Judge blocks scheme to prevent women from accessing life-saving treatment

October 23, 2023
by
World Net Daily

This story was originally published by the WND News Center.

A scheme in the radically pro-abortion state of Colorado, where lawmakers claimed recently that the unborn have no rights, ever, to ban a medical procedure that reverses the chemical abortion process, often successfully, has been itself blocked.

According to a report in the Colorado Sun, U.S. District Judge Daniel D. Domenico over the weekend issued a preliminary injunction halting enforcement of a state law.

In it, Colorado lawmakers positioned themselves has doctors and claimed that the procedure, which counteracts the chemical abortion process, should be banned.

It was a first-in-the-nation attempt at eliminating the option for women who start the drugs that cause abortion, but then want to stop the process.

The judge's preliminary injunction against the state law came in a case brought by a Catholic health clinic in Englewood that argued the measure violates its religious freedom and infringes on its First Amendment Rights.

The clinic, Bella Health and Wellness, says it has provided the chemical abortion process reversal treatment to dozens of women over recent years.

"There is no question whether (the law) burdens Bella Health’s free exercise of religion," Domenico said. "Bella Health considers it a religious obligation to provide treatment for pregnant mothers and to protect unborn life if the mother seeks to stop or reverse an abortion."

The radical pro-abortion ideology had been adopted earlier by lawmakers.

Then the Colorado Medical Board, following the pro-abortion politics that are dominant in the state, said it considered using the successful abortion reversal pill, progesterone, was outside of the “generally accepted” practice.

Gov. Jared Polis, a homosexual Democrat, had signed the law adopted by the Democrat-majority legislature that banned pregnancy centers from giving women the reversal pill after they had taken the first chemical abortion pill.

The Daily Caller News Foundation reported Democrats had pushed the board to rule that the pill constituted “unprofessional conduct,” but the board determined that doctors who prescribe the pill are outside the “generally accepted standard of practice."

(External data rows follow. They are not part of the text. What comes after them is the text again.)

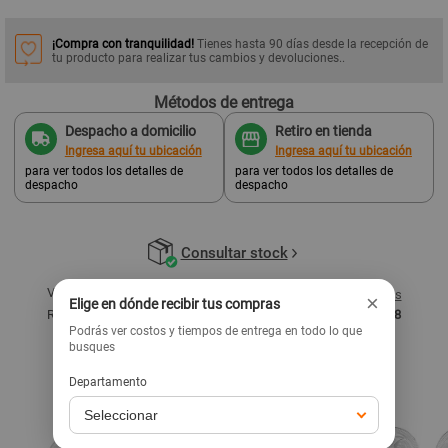
¡Compra con tranquilidad!
Tienes hasta 90 días desde la recepción de
tu producto para realizar tus cambios y devoluciones..
Métodos de entrega
Despacho a domicilio
Retiro en tienda
Ingresa aquí tu ubicación
Ingresa aquí tu ubicación
para ver todos los detalles de
para ver todos los detalles de
despacho
despacho
Consultar stock
Vendido y despachado por:
Promart
Ver términos y condiciones
×
Elige en dónde recibir tus compras
Razón social:
Homecenters Peruanos S.A. - RUC: 20536557858
Podrás ver costos y tiempos de entrega en todo lo que
busques
Productos similares
Ver todo
Departamento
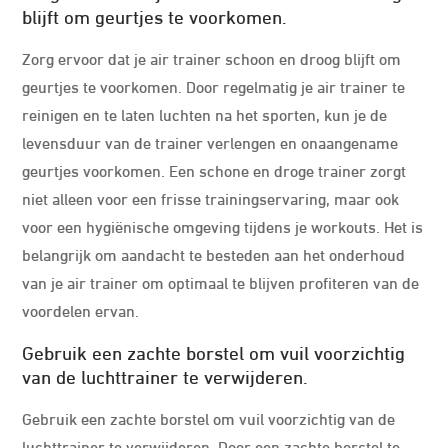
blijft om geurtjes te voorkomen.
Zorg ervoor dat je air trainer schoon en droog blijft om
geurtjes te voorkomen. Door regelmatig je air trainer te
reinigen en te laten luchten na het sporten, kun je de
levensduur van de trainer verlengen en onaangename
geurtjes voorkomen. Een schone en droge trainer zorgt
niet alleen voor een frisse trainingservaring, maar ook
voor een hygiënische omgeving tijdens je workouts. Het is
belangrijk om aandacht te besteden aan het onderhoud
van je air trainer om optimaal te blijven profiteren van de
voordelen ervan.
Gebruik een zachte borstel om vuil voorzichtig
van de luchttrainer te verwijderen.
Gebruik een zachte borstel om vuil voorzichtig van de
luchttrainer te verwijderen. Door een zachte borstel te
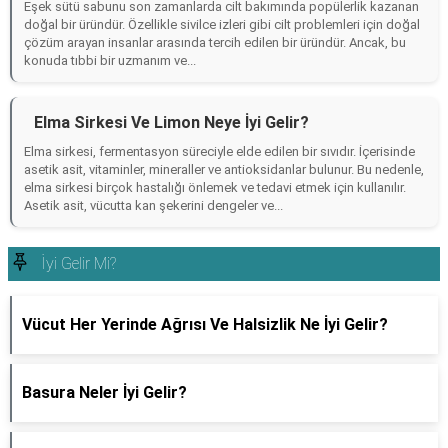
Eşek sütü sabunu son zamanlarda cilt bakımında popülerlik kazanan
doğal bir üründür. Özellikle sivilce izleri gibi cilt problemleri için doğal
çözüm arayan insanlar arasında tercih edilen bir üründür. Ancak, bu
konuda tıbbi bir uzmanım ve...
Elma Sirkesi Ve Limon Neye İyi Gelir?
Elma sirkesi, fermentasyon süreciyle elde edilen bir sıvıdır. İçerisinde
asetik asit, vitaminler, mineraller ve antioksidanlar bulunur. Bu nedenle,
elma sirkesi birçok hastalığı önlemek ve tedavi etmek için kullanılır.
Asetik asit, vücutta kan şekerini dengeler ve...
İyi Gelir Mi?
Vücut Her Yerinde Ağrısı Ve Halsizlik Ne İyi Gelir?
Basura Neler İyi Gelir?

The Food and Drug Administration's approval of the chemical abortion pill mifepristone has been under scrutiny recently after a Texas judge found the agency had mistakenly rushed to approve the medication at the risk of harming pregnant women. The U.S. Fifth Circuit Court of Appeals ruled the FDA’s recent decisions to ship pills through the mail and allow pharmacists to dispense them to women without a doctor’s prescription was mistaken.

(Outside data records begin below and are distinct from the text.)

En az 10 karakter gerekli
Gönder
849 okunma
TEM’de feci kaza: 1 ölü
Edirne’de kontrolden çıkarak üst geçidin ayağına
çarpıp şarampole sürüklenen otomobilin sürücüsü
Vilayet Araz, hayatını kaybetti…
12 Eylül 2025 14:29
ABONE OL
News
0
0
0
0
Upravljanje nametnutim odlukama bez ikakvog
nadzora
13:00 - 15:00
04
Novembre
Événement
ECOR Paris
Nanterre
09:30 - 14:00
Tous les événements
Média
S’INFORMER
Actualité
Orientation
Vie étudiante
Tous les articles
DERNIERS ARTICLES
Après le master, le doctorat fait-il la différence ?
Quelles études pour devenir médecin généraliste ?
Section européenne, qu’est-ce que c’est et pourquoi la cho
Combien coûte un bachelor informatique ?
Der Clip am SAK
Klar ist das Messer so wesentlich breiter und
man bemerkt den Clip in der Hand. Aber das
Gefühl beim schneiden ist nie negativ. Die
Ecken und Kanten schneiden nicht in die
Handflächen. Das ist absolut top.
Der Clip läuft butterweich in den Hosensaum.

That case is currently awaiting a decision from the Supreme Court.

Bella Health released a statement, through its lawyers, in which cofounders Dede Chism and Abby Sinnett said," We are relieved and overjoyed to continue helping the many women who come to our clinic seeking help."

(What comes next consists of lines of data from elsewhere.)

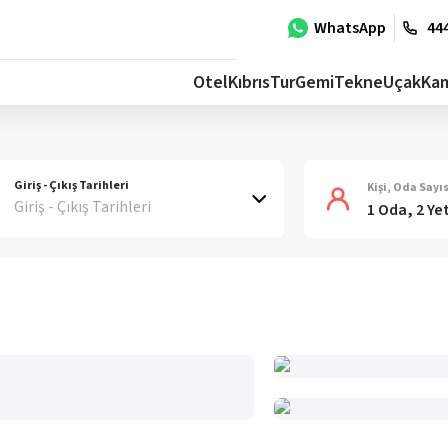
WhatsApp
444
Otel
Kıbrıs
Tur
Gemi
Tekne
Uçak
Ka
Giriş - Çıkış Tarihleri
Kişi, Oda Sayıs
Giriş - Çıkış Tarihleri
1 Oda, 2 Ye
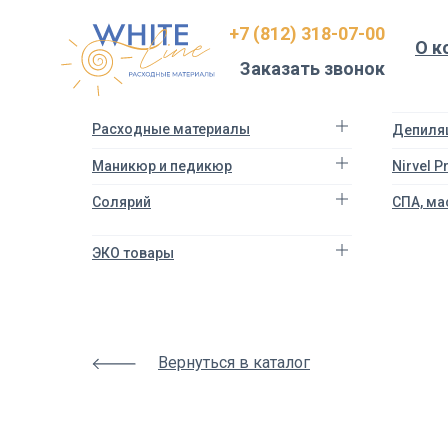
Html
+7 (812) 318-07-00
code
О к
will
Заказать звонок
be
here
Расходные материалы
Депиля
Маникюр и педикюр
Nirvel 
Солярий
СПА, ма
ЭКО товары
Вернуться в каталог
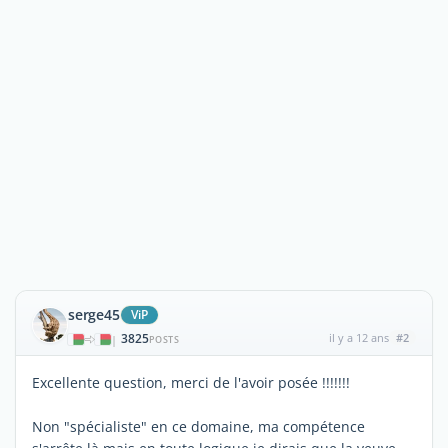
serge45
ViP
3825
il y a 12 ans
#2
|
POSTS
Excellente question, merci de l'avoir posée !!!!!!!
Non "spécialiste" en ce domaine, ma compétence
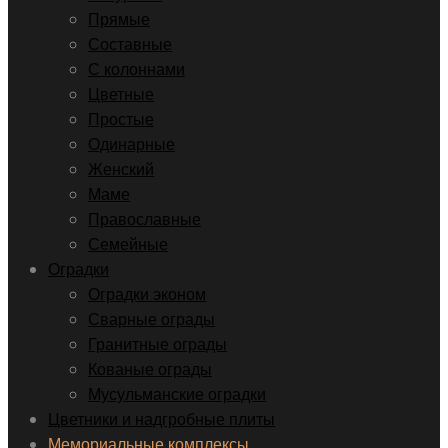
Прямые
Составные
С колоннами
Цветные
Простые
Одинарные
Женский
Маме
Православные
Семейные
Оградки
Оградки эконом
Сварные ограды
Гранитные ограды
Кованые ограды
Мусульманские оградки
Цветники и надгробные плиты
Мемориальные комплексы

Lawyer Rebekah Ricketts of the Becket Fund for Religious Liberty said the ruling "ensures that pregnant women across the state will receive the care they deserve and won't be forced to have abortions against their will," as the law would have required.

The process involves administration of progesterone. The abortion chemicals kill the unborn through the use of mifepristone, which blocks progesterone, a hormone needed to continue a pregnancy. Administration of progesterone often overrides the chemical effects of mifepristone.

Democrats lawmakers in Colorado had, through their legislative acts, threatened doctors, nurses, and pharmacists if they cooperated with the treatment, creating a situation where they could be punished for doing that.

The judge's decision ruled that Colorado lawmakers essentially targeted the treatment, by ignoring other "unscientific medical practices," the report explained. He also pointed out that regulators decided to review situations on a case-by-case basis, undermining the state's claim it applied broadly, not just to people exercising religious beliefs.

He also pointed out that lawmakers themselves admitted targeting faith-based organizations, quoting state Sen. Janice Marchman, a Loveland Democrat and bill sponsor, who said her goal was to regulate "faith-based organizations."